Le water-polo est un sport à pics : tout peut basculer en vingt secondes, et c’est précisément ce qui le rend addictif quand on a deux ou trois repères en tête.
Les championnats européens 2026 ont remis ce jeu sous les projecteurs, avec le rendez-vous masculin de Belgrade visible via European Aquatics et son calendrier.
Repère n°1 : les zones. Près du but (la zone des 2 m), le duel centre / défenseur attire les fautes et ouvre des tirs rapides ; à 6 m, on cherche souvent la passe décisive plutôt que le tir forcé.

Repère n°2 : le chrono. Depuis les mises à jour de règles, la première possession est à 28 secondes, puis 18 secondes sur certaines séquences, ce qui valorise la contre-attaque et les décisions instantanées, comme le résume la note rule changes 2025 et les textes de World Aquatics.

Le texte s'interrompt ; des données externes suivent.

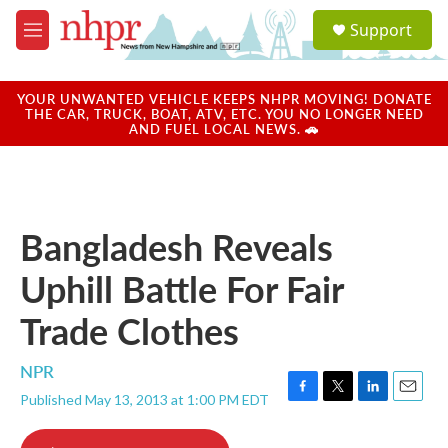
Skip to main content
S
Support
e
M
a
e
r
n
c
u
YOUR UNWANTED VEHICLE KEEPS NHPR MOVING! DONATE
h
THE CAR, TRUCK, BOAT, ATV, ETC. YOU NO LONGER NEED
AND FUEL LOCAL NEWS. 🚗
u
e
r
y
Bangladesh Reveals
Uphill Battle For Fair
Trade Clothes
NPR
Published May 13, 2013 at 1:00 PM EDT
F
T
L
E
a
w
i
m
c
i
n
a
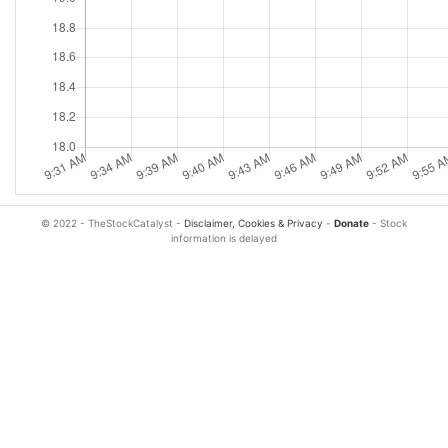
© 2022 - TheStockCatalyst -
Disclaimer, Cookies & Privacy
-
Donate
- Stock
information is delayed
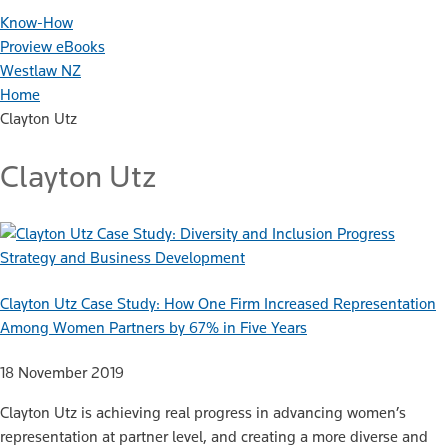
Know-How
Proview eBooks
Westlaw NZ
Home
Clayton Utz
Clayton Utz
Strategy and Business Development
Clayton Utz Case Study: How One Firm Increased Representation
Among Women Partners by 67% in Five Years
18 November 2019
Clayton Utz is achieving real progress in advancing women’s
representation at partner level, and creating a more diverse and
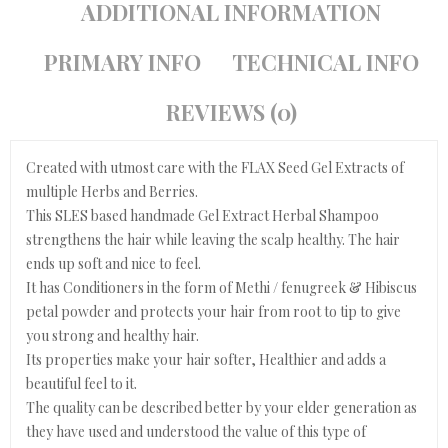
ADDITIONAL INFORMATION
PRIMARY INFO
TECHNICAL INFO
REVIEWS (0)
Created with utmost care with the FLAX Seed Gel Extracts of
multiple Herbs and Berries.
This SLES based handmade Gel Extract Herbal Shampoo
strengthens the hair while leaving the scalp healthy. The hair
ends up soft and nice to feel.
It has Conditioners in the form of Methi / fenugreek & Hibiscus
petal powder and protects your hair from root to tip to give
you strong and healthy hair.
Its properties make your hair softer, Healthier and adds a
beautiful feel to it.
The quality can be described better by your elder generation as
they have used and understood the value of this type of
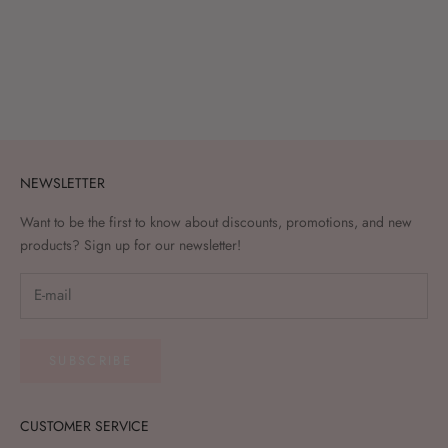
Add to cart
(Press on lashes - Whispy Onyx
(zwart, doorzichtige kleeflaag)
Sale price
€21,95
NEWSLETTER
Want to be the first to know about discounts, promotions, and new
products? Sign up for our newsletter!
SUBSCRIBE
CUSTOMER SERVICE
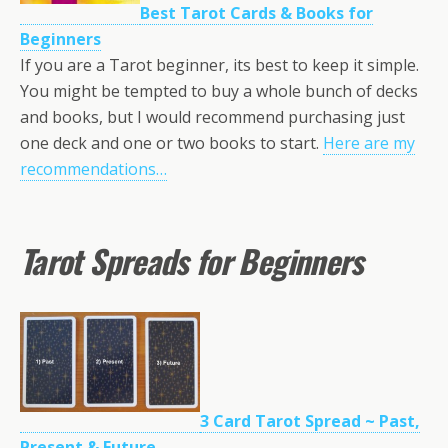
Best Tarot Cards & Books for
Beginners
If you are a Tarot beginner, its best to keep it simple.
You might be tempted to buy a whole bunch of decks
and books, but I would recommend purchasing just
one deck and one or two books to start.
Here are my
recommendations…
Tarot Spreads for Beginners
3 Card Tarot Spread ~ Past,
Present & Future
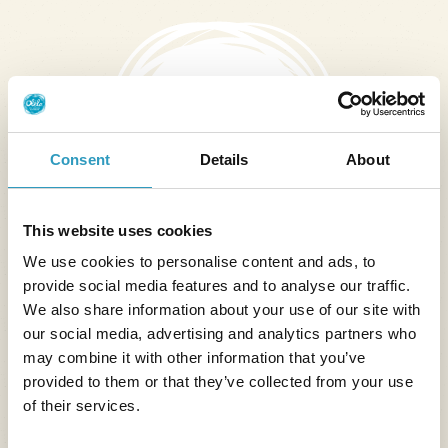
Consent
Details
About
This website uses cookies
We use cookies to personalise content and ads, to
Forgetting a personal item on the rental
provide social media features and to analyse our traffic.
property
We also share information about your use of our site with
our social media, advertising and analytics partners who
Reimbursement, on presentation of an original
may combine it with other information that you’ve
invoice, of the cost of sending the forgotten item
provided to them or that they’ve collected from your use
from the rental location to the customer's home.
of their services.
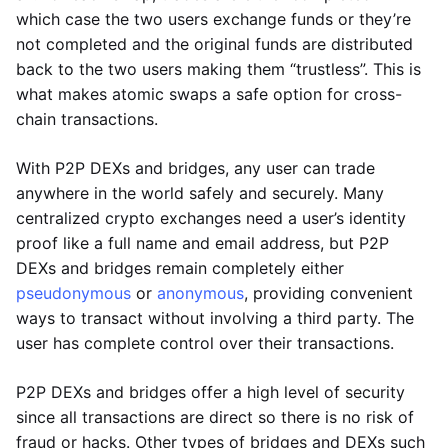
which case the two users exchange funds or they’re
not completed and the original funds are distributed
back to the two users making them “trustless”. This is
what makes atomic swaps a safe option for cross-
chain transactions.
With P2P DEXs and bridges, any user can trade
anywhere in the world safely and securely. Many
centralized crypto exchanges need a user’s identity
proof like a full name and email address, but P2P
DEXs and bridges remain completely either
pseudonymous
or
anonymous
, providing convenient
ways to transact without involving a third party. The
user has complete control over their transactions.
P2P DEXs and bridges offer a high level of security
since all transactions are direct so there is no risk of
fraud or hacks. Other types of bridges and DEXs such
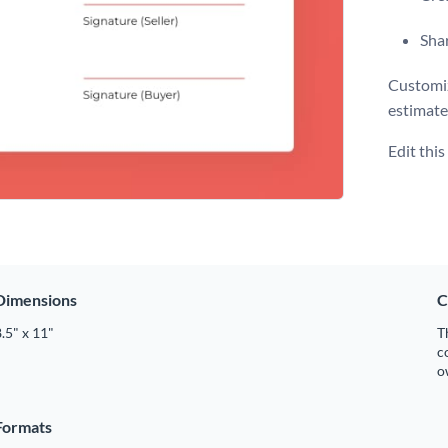
Shar
Customiz
estimate
Edit thi
Dimensions
C
.5" x 11"
T
c
o
Formats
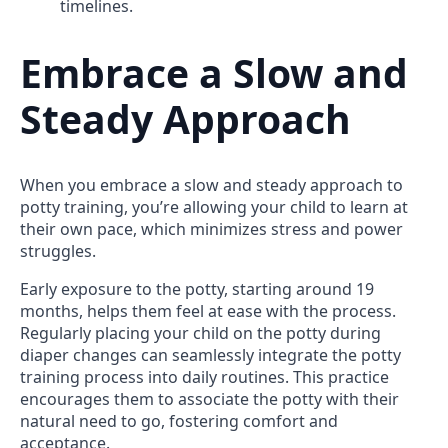
timelines.
Embrace a Slow and
Steady Approach
When you embrace a slow and steady approach to
potty training, you’re allowing your child to learn at
their own pace, which minimizes stress and power
struggles.
Early exposure to the potty, starting around 19
months, helps them feel at ease with the process.
Regularly placing your child on the potty during
diaper changes can seamlessly integrate the potty
training process into daily routines. This practice
encourages them to associate the potty with their
natural need to go, fostering comfort and
acceptance.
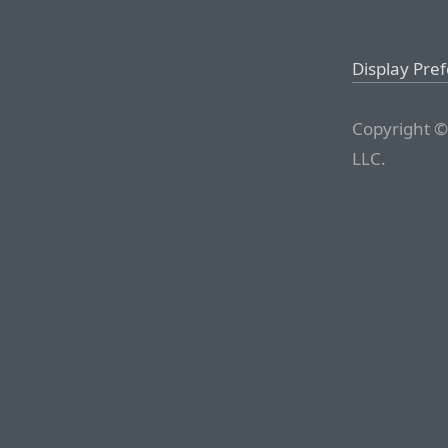
Display Pre
Copyright ©
LLC.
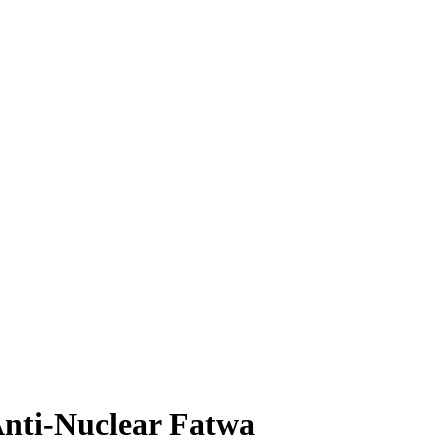
Anti-Nuclear Fatwa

Repère n°3 : l’exclusion est la monnaie du sport. Une faute majeure en défense envoie un joueur dehors pendant 18 secondes de jeu effectif : c’est la fameuse supériorité numérique, expliquée dans le glossaire des règles.

Repère n°4 : les précisions qui changent la lecture. Certaines actions sous l’eau, la remise en jeu ou la gestion des temps morts ont été clarifiées ; la communication World Aquatics donne le cadre général des mises à jour.
Repère n°5 : la supériorité se joue comme une phase arrêtée. Regardez la circulation de balle, puis le tir : si la défense glisse trop lentement, l’angle s’ouvre, et le gardien est exposé.
Repère n°6 : la gestion des émotions. Entre exclusions, contres et penalties, les équipes gagnent souvent sur la lucidité ; pour une lecture France, le règlement annuel FFN 2025-2026 aide à mettre des mots sur ce que vous voyez à l’écran.
Avec ces six repères, un match devient une histoire simple : créer un décalage, provoquer une exclusion, et transformer la supériorité en but. Et là, vous verrez le water-polo comme un sport de lecture autant que de puissance.